Every record must be copied exactly. Leave nothing out.

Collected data
○ ○ ○ ○ ○

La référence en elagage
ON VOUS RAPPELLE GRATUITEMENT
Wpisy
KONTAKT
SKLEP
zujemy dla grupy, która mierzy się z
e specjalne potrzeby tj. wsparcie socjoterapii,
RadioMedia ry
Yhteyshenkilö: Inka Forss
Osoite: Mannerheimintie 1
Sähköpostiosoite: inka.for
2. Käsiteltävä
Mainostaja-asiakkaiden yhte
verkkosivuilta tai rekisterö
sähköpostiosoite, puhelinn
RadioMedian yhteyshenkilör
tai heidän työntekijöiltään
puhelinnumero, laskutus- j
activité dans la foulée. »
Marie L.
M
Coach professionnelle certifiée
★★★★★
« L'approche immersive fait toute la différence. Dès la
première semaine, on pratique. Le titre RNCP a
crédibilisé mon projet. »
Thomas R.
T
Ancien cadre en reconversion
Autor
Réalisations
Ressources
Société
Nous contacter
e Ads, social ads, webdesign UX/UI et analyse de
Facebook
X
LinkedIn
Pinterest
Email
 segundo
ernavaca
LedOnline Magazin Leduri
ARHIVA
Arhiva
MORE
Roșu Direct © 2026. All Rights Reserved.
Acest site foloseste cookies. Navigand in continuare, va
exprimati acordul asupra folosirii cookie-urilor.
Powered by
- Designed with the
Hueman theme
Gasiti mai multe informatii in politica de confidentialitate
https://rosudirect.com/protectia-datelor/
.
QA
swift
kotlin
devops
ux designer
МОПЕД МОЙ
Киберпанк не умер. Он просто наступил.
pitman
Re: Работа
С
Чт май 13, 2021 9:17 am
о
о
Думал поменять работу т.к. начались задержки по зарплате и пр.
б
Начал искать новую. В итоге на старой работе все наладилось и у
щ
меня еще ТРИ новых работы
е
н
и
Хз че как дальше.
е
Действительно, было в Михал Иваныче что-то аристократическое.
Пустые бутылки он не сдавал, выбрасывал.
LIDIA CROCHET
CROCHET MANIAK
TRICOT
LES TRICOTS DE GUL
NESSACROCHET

○ ○ ○ ○ ○

» **EXERCISE RESPONSE**
La référence en elagage
ON VOUS RAPPELLE GRATUITEMENT
Wpisy
KONTAKT
SKLEP
zujemy dla grupy, która mierzy się z
e specjalne potrzeby tj. wsparcie socjoterapii,
RadioMedia ry
Yhteyshenkilö: Inka Forss
Osoite: Mannerheimintie 1
Sähköpostiosoite: inka.for
2. Käsiteltävä
Mainostaja-asiakkaiden yhte
verkkosivuilta tai rekisterö
sähköpostiosoite, puhelinn
RadioMedian yhteyshenkilör
tai heidän työntekijöiltään
puhelinnumero, laskutus- j
activité dans la foulée. »
Marie L.
M
Coach professionnelle certifiée
★★★★★
« L'approche immersive fait toute la différence. Dès la
première semaine, on pratique. Le titre RNCP a
crédibilisé mon projet. »
Thomas R.
T
Ancien cadre en reconversion
Autor
Réalisations
Ressources
Société
Nous contacter
e Ads, social ads, webdesign UX/UI et analyse de
Facebook
X
LinkedIn
Pinterest
Email
 segundo
ernavaca
LedOnline Magazin Leduri
ARHIVA
Arhiva
MORE
Roșu Direct © 2026. All Rights Reserved.
Acest site foloseste cookies. Navigand in continuare, va
exprimati acordul asupra folosirii cookie-urilor.
Powered by
- Designed with the
Hueman theme
Gasiti mai multe informatii in politica de confidentialitate
https://rosudirect.com/protectia-datelor/
.
QA
swift
kotlin
devops
ux designer
МОПЕД МОЙ
Киберпанк не умер. Он просто наступил.
pitman
Re: Работа
С
Чт май 13, 2021 9:17 am
о
о
Думал поменять работу т.к. начались задержки по зарплате и пр.
б
Начал искать новую. В итоге на старой работе все наладилось и у
щ
меня еще ТРИ новых работы
е
н
и
Хз че как дальше.
е
Действительно, было в Михал Иваныче что-то аристократическое.
Пустые бутылки он не сдавал, выбрасывал.
LIDIA CROCHET
CROCHET MANIAK
TRICOT
LES TRICOTS DE GUL
NESSACROCHET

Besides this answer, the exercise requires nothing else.